Charlie had the gravest doubts about the validity of this theory of his wife's—it was not the first time he heard her voice it, that young hooligans had no courage. But he could recall the way the rats had behaved at threshing time, in the days before the combine harvesters when there was still plenty of work to be had on the land: if you left the rats alone they soon made themselves scarce, pests though they were.

But if you cornered them—they fought, rats or no, snapping at the stick as it broke their backs.

And that, it seemed to Charlie, was what she was asking him to do to these young buggers—to corner 'em.

"I dunno about that," he began doubtfully.

"Well I do," Mrs. Clark snapped back, through the rustle of clothes pulled hurriedly over her head. "And I knows something else too: that I promised Master David that I'd look after the house while he was away—and so I will. So if you won't go up to it, then I shall have to. And you can go and wake up Tom Yates."

Charlie swore under his breath and wrenched at his trousers.

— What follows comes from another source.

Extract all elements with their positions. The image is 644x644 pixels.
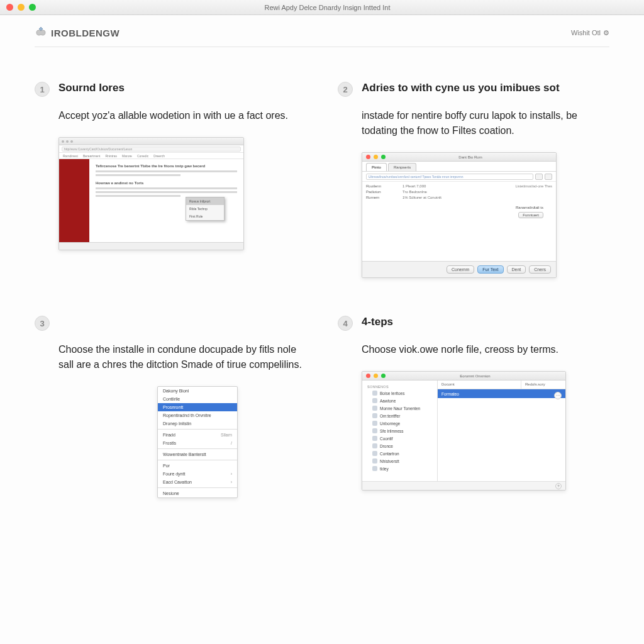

Somehow he had been manoeuvred into a corner himself, a corner from which there was no escape except by doing his wife's bidding. He never could fathom how she managed it, but it was a position with which he was all too bitterly familiar.

He was swearing still, steadily and bitterly, as he edged his dummy2

way up the lane towards the Old House five minutes later.

Of all the nights of this rotten summer, this was the worst for such tom-fool behaviour. It was pitch black and chilly and sopping wet, without a breath of wind. The rain must have stopped an hour or more since and the heavy summer foliage had had time to drip off its surplus moisture, so that everything was quiet enough to hear a mouse stir.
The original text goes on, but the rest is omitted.